David Yates and Leah Yair published an article in Bloomberg Law on 10/26. The authors discuss the recent decision in the Michigan Court of Appeals that sets new precedent on the validity of e-signatures. Yair and Yates focus on the details of the case, how it affects the validity of e-signatures, and how insurance companies should change their policies to avoid situations arising from e-signatures.
"The Court of Appeals didn't specify what constitutes evidence of the e-signature being that of the insured, so it isn't yet clear what a court may deem as sufficient evidence," write Yair and Yates. "[The court's] decision seems to indicate a trend that courts may not enforce an e-signed form for reduced coverage, when contested, without additional proof that the e-signature is the insured's signature."
In this case, the claimant electronically signed a document lowering their policy limit but appealed that their signature was invalid since there was no evidence of intent to sign. Despite the court ruling that the signature was not valid, the insurance company was able to find other evidence of the claimant's intent to reduce their policy limit.

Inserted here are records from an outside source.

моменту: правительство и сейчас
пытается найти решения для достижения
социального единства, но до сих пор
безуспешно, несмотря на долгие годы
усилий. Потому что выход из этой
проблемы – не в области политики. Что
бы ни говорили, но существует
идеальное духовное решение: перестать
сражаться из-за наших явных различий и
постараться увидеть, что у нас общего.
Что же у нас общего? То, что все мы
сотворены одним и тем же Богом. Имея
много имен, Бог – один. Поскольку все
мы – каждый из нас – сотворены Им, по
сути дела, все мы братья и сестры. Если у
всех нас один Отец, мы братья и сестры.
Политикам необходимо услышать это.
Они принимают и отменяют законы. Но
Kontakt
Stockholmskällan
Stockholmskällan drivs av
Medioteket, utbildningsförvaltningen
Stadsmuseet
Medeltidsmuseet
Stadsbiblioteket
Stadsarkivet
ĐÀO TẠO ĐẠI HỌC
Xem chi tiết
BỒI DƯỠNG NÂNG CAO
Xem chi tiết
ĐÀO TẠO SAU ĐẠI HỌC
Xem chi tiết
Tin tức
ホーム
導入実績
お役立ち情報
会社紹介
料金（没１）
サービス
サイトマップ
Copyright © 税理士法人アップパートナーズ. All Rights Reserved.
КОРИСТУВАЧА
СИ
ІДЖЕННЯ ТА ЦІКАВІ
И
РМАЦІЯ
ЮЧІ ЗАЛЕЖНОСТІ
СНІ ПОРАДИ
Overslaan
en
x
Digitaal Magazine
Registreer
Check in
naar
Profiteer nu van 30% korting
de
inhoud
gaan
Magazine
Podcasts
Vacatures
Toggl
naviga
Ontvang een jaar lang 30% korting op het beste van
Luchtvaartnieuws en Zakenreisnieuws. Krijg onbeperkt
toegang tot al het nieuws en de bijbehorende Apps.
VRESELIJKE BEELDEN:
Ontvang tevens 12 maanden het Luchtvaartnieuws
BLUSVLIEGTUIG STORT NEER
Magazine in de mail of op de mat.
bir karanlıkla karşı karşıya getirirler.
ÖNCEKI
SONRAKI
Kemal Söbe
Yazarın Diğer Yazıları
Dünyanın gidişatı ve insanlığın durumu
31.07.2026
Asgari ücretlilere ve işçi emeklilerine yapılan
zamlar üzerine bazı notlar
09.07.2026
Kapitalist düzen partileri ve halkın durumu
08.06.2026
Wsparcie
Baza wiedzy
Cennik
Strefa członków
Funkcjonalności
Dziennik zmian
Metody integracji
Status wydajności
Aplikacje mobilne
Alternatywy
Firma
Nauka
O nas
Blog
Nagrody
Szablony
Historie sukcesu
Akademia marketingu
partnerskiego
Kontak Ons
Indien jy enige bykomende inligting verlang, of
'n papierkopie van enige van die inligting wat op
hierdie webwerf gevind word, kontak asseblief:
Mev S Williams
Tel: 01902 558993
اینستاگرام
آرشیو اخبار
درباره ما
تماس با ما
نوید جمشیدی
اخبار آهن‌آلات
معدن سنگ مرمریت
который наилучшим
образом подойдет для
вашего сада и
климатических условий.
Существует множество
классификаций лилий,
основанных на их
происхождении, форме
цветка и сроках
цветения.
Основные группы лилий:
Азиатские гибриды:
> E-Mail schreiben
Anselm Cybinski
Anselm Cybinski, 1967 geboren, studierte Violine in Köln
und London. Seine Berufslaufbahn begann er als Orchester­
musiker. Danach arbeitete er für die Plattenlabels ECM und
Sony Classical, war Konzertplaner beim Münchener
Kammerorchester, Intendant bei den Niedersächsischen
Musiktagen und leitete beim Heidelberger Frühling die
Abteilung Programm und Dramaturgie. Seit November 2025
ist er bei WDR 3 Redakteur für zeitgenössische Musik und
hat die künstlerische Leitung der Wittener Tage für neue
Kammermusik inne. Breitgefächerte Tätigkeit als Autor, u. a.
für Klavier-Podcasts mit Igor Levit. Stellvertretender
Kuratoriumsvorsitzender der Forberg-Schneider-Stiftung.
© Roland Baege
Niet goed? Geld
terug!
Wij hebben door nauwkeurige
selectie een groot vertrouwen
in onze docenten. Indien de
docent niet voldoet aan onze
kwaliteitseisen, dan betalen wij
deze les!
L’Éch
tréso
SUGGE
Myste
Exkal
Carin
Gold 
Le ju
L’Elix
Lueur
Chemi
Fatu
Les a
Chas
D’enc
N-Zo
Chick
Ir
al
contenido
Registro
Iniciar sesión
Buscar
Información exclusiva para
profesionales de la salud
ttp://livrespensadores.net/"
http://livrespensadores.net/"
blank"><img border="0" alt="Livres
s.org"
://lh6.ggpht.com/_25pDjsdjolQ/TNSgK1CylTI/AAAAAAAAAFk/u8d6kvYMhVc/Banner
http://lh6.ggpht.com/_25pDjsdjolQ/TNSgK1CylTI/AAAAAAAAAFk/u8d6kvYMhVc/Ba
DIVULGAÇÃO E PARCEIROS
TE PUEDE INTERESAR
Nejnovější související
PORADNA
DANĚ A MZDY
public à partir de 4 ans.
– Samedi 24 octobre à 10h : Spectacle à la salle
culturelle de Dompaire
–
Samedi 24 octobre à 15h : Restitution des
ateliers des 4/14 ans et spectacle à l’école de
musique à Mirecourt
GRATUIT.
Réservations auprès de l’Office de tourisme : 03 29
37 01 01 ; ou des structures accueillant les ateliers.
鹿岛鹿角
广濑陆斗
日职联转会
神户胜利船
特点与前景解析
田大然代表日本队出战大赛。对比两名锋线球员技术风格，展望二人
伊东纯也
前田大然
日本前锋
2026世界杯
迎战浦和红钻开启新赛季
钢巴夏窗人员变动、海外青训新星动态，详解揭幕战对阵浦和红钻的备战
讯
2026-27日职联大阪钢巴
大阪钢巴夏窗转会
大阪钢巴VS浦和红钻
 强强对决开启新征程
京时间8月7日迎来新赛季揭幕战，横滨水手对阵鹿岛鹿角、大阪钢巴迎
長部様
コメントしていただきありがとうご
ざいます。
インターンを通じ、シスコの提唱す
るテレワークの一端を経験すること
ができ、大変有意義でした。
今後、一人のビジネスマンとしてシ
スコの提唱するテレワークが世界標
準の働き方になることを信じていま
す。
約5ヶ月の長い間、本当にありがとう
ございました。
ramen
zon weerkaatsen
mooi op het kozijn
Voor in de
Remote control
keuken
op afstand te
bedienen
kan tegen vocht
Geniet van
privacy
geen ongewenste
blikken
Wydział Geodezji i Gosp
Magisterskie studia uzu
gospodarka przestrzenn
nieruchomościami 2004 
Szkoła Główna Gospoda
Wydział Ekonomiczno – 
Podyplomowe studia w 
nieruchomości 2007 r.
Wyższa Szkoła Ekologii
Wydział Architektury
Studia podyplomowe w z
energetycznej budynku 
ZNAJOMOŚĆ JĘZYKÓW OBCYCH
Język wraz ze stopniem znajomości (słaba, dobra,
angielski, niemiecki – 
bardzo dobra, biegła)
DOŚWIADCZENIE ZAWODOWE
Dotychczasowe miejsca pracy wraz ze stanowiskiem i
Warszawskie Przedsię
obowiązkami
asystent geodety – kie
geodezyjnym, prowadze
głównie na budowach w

While the insurance company got out of this situation, Yair and Yates offer guidance on how to avoid the situation in the future.
"The Court of Appeals found that an electronically typed name on a document does not by itself establish that the individual electronically signed the document in accordance with UETA," the pair wrote. "Insurance carriers and underwriting departments should create safeguards to ensure policy choices are not contested later."